La Cassazione ha respinto il ricordo di uuna dottoressa che, essendo stata trasferita dal reparto di chirugia al Pronto Soccorso, lamentava dequalificazione professionale e mobbing (Cass. Lavoro n. 22789/2013)

I fatti:
Una dottoressa aveva richiesto un risarcimento di oltre 500.000 Euro alla sua Azienda Ospedaliera in quanto, essendo stata dapprima assegnata al reparto di chirurgia e successivamente trasferita al Pronto Soccorso, ravvisando in questo trasferimento un demansionamento ed una azione di mobbing.
I giudici di primo grado avevano respinto la richiesta

La dottoressa ricorreva in appello sostenendo che la presenza in P.S., non necessariamente comportante prestazioni chirurgiche, costituiva un demansionamento rispetto all’ attivita’ effettivamente svolta in reparto.

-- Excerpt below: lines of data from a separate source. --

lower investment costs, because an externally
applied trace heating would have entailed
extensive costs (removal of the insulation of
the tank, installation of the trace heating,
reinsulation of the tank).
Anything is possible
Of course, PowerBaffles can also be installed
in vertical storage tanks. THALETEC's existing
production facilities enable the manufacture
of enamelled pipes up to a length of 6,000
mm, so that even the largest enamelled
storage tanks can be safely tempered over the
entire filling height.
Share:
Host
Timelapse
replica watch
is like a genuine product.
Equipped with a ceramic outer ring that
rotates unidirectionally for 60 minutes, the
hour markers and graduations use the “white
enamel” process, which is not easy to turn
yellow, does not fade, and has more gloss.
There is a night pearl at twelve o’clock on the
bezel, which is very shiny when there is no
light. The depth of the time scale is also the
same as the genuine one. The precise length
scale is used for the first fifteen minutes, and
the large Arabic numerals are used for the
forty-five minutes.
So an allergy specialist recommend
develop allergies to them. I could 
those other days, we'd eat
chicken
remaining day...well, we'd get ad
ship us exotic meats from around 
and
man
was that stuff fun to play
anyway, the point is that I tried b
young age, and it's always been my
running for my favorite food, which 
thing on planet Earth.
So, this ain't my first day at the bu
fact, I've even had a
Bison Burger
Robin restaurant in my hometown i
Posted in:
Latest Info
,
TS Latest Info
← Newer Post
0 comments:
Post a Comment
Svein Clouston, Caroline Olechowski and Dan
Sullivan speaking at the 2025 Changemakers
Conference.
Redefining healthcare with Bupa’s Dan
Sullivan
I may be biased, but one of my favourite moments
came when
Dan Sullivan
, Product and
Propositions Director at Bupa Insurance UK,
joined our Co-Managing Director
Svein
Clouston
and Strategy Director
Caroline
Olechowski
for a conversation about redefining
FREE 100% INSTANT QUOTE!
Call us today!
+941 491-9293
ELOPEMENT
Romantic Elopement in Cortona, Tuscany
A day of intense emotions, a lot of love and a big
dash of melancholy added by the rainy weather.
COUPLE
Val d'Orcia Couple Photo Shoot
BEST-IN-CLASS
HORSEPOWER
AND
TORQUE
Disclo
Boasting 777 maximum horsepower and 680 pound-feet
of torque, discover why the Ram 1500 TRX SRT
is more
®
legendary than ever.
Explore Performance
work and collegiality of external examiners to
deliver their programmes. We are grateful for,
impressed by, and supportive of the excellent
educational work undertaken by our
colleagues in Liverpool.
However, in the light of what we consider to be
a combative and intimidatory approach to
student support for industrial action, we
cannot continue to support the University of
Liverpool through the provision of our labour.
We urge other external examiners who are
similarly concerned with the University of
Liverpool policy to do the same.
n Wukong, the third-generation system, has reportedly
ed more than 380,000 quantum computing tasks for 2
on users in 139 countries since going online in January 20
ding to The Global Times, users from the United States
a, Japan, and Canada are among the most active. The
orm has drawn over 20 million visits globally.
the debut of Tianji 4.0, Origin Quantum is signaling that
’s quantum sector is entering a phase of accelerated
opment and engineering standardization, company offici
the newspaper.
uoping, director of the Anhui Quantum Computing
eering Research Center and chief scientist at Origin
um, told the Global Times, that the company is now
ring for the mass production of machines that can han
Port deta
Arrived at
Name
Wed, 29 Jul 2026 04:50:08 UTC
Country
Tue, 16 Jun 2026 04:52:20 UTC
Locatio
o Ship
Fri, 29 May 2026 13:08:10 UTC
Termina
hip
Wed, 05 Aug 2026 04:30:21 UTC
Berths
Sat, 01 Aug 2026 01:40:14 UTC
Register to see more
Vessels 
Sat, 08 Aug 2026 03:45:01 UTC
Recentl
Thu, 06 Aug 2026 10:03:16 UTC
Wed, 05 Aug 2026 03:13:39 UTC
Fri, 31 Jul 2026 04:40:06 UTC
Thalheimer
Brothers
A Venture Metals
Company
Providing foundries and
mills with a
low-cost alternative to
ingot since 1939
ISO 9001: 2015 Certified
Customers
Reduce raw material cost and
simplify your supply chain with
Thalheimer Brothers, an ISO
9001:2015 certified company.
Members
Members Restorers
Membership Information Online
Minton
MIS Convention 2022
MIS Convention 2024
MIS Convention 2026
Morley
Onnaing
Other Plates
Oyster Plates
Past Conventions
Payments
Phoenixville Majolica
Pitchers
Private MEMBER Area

Inoltre la mole di interventi effettuati dalla dottoressa in confrointo dei colleghi era molto ridotta, limitata a compiti residuali mortificanti la sua professionalita’, per un’ azione mobbizzante del primario.

La Corte d'appello respingeva il gravame.

La dottoressa ricorreva allora in Cassazione, che a sua volta respingeba il ricorso.

La Corte sottolineava che “ …lo stesso art. 63 del d.P.R. n. 76179, invocato dalla ricorrente, prevede che "Le modalita’ di assegnazione in cura dei pazienti debbono rispettare criteri oggettivi di competenza", oltre che di equa distribuzione del lavoro, e risulterebbe peraltro in contrasto coi principi fondamentali dell'ordinamento, tra cui in primis il diritto alla salute dei cittadini, se sulle oggettive competenze e capacita’ dovesse prevalere il criterio di equa ripartizione del lavoro tra i chirurghi.”.

Inoltre si rilevava che la supposta emarginazione della dottoressa non era dimostata in quanto risultava dagli atti che “il numero di interventi mensili, nel reparto dove pacificamente lavorava la ricorrente, era esiguo (circa tre interventi al mese pro capite) e che molti colleghi della ricorrente risultavano avere eseguito la stesso numero di interventi della V., e taluni anche di meno”.

Veniva anche respinta l’ ipotesi di considerare tale situazione come “mibizzante”, per cui il ricorso veniva respinto in toto e la dottoressa condannata al pagamento delle spese processuali.